Documentation for gnumpy


Getting started

Use "import gnumpy", and/or "from gnumpy import <what you put here is up to you>" Module gnumpy contains class garray, which behaves much like numpy.ndarray Module gnumpy also contains methods like tile() and rand(), which behave like their numpy counterparts except that they deal with gnumpy.garray instances, instead of numpy.ndarray instances. Gnumpy imports Vlad's cudamat in order to use a GPU board, or failing that, imports Ilya's npmat in order to run everything in simulation mode, on the CPU. Don't touch cudamat (or gpu_lock) yourself. Gnumpy takes care of that. The first time you create a garray instance, gnumpy claims a gpu board.
Switching from numpy to gnumpy

For some things you'll likely still use numpy Avoiding unintended use of numpy arrays
Advanced features

gnumpy.status() will show some basic information about the internal state of gnumpy. Gnumpy arrays can safely be used with pickle/cPickle. GPU memory usage debugging Running on CPU vs. on GPU Logistic function Telling gnumpy which GPU board to use More time-consuming error checking The special values inf and nan
Known issues

As of 2010-05-21, cudamat has some bugs in dealing with really large arrays. Not all of those have been worked around in gnumpy. As of 2010-05-16, cudamat has some bugs in dealing with arrays of size zero. Not all of those have been worked around in gnumpy. Creating a numpy array from a tuple that includes garray's is terribly slow, and interrupting it results in a segfault. Some numpy features are not (yet) implemented. You'll see a NotImplemented exception if you try to use them. Please let me know if this happens, and I'll try to implement that specific feature. If you ever see an error message from cudamat, then I consider that a bug and I would like to know about it.

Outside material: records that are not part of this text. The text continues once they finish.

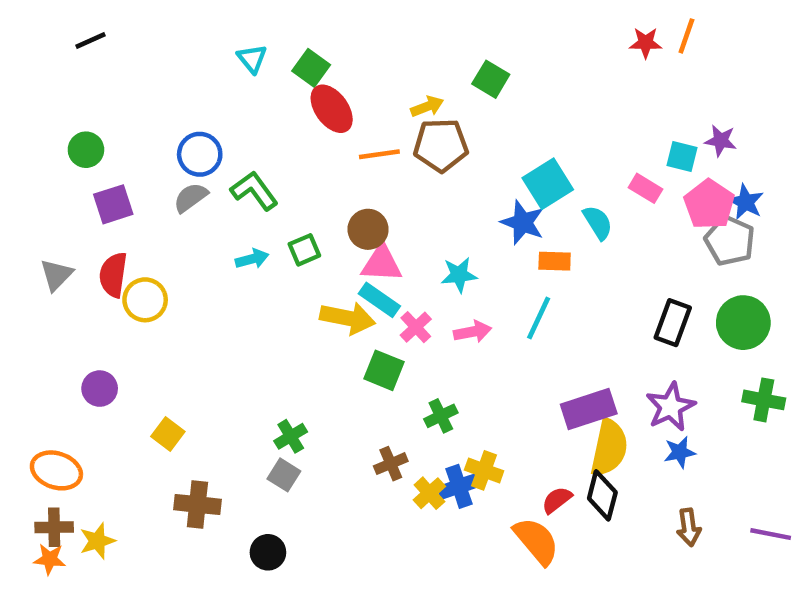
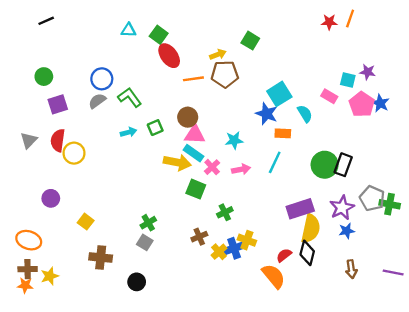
cyan triangle: (252, 59) -> (129, 30), turned -49
gray pentagon: (730, 241) -> (372, 198), moved
green circle: (743, 323) -> (325, 165), moved

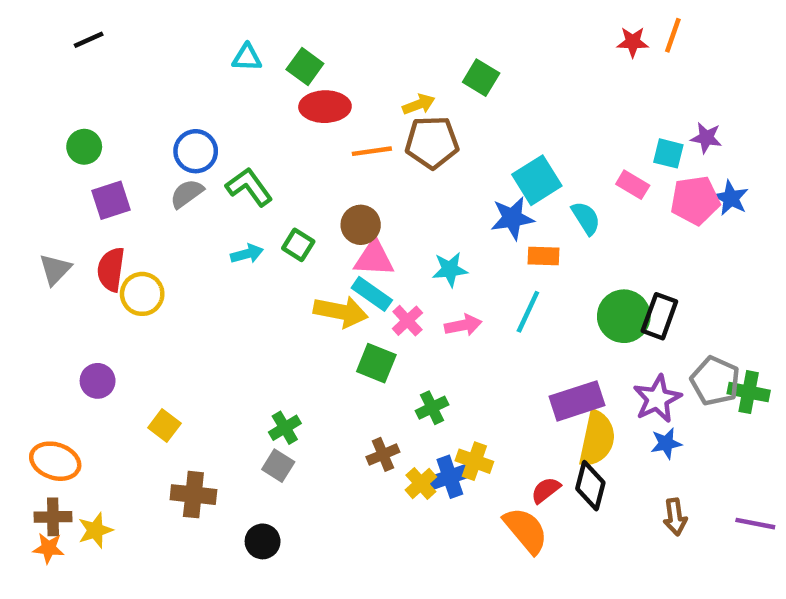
red ellipse: (169, 56) -> (325, 107), turned -55
pink pentagon: (362, 104) -> (695, 200), turned 30
blue star: (267, 114) -> (512, 218), turned -30
green square: (155, 128) -> (298, 245), turned -35

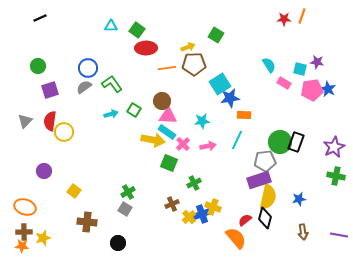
cyan square: (537, 180) -> (220, 84), moved
cyan semicircle: (586, 218) -> (269, 65), moved
gray pentagon: (715, 381) -> (265, 161), moved, turned -30
purple star: (657, 399) -> (334, 147), moved

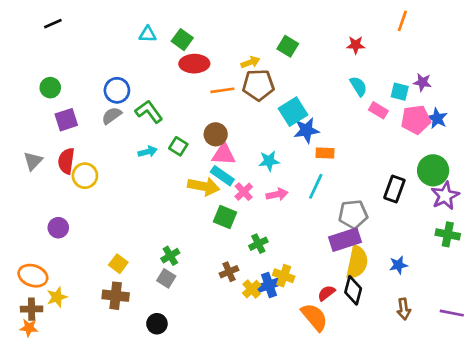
red star: (284, 19) -> (356, 45), moved
green circle: (280, 142) -> (433, 170), moved
yellow square: (74, 191) -> (118, 264), moved
yellow star: (43, 238) -> (57, 297), moved

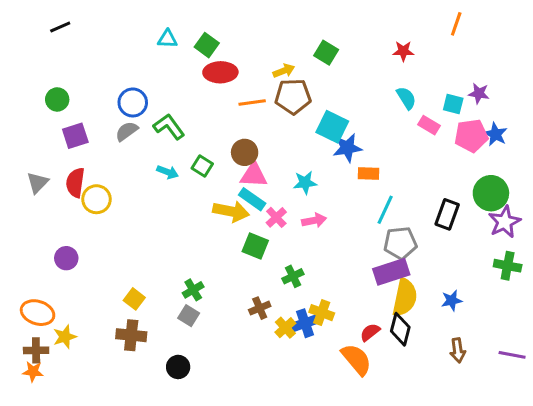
cyan square: (293, 112) -> (332, 127), turned -32
cyan arrow: (148, 152) -> (168, 172), turned 36
cyan line: (316, 186) -> (385, 210), moved

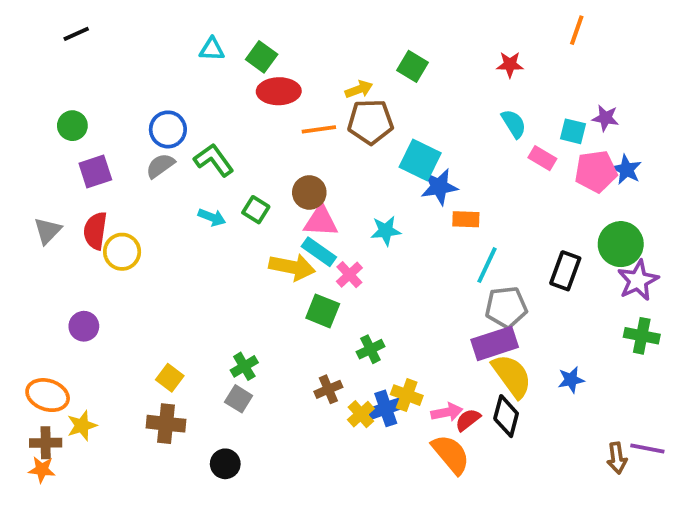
pink arrow: (314, 220) -> (447, 412), moved
yellow semicircle: (405, 297) -> (512, 376), turned -48
brown arrow: (458, 350) -> (617, 458), moved

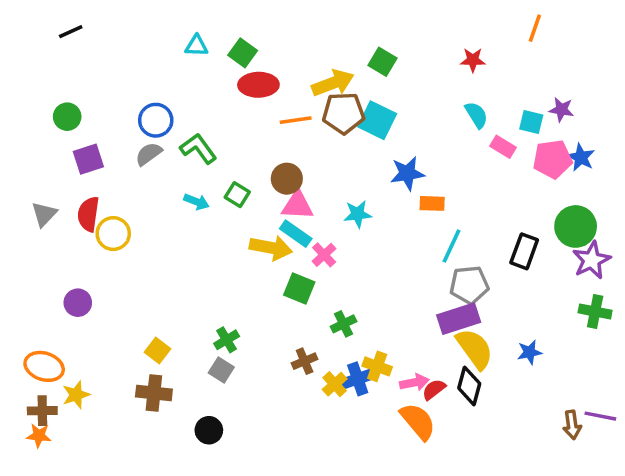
yellow arrow: (359, 89) -> (333, 83), size x1.6
cyan square: (420, 160) -> (377, 120), moved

Differences from numpy ndarrays


This section is only relevant if you like editing your arrays (using operators like += or slice assign). In numpy, many operations don't copy the data to a new array, but only make a reference a.k.a. alias. In gnumpy, there are three operations that create an alias: Note: slice assignment "A[:,3]=B" has nothing to do with aliasing, and works exactly like in numpy.
All data is of type float32.

However, there are some boolean operotors. Those use 1.0 to represent True, and 0.0 to represent False. Note that 32 bit might not be enough for finite difference gradient approximations. To do those, you may have to run in simulation mode, with high numerical precision. Because there is only one data type, some comparisons to non-number data, like "A < None", might raise an exception (in numpy they don't).
Not all numpy operations are supported yet.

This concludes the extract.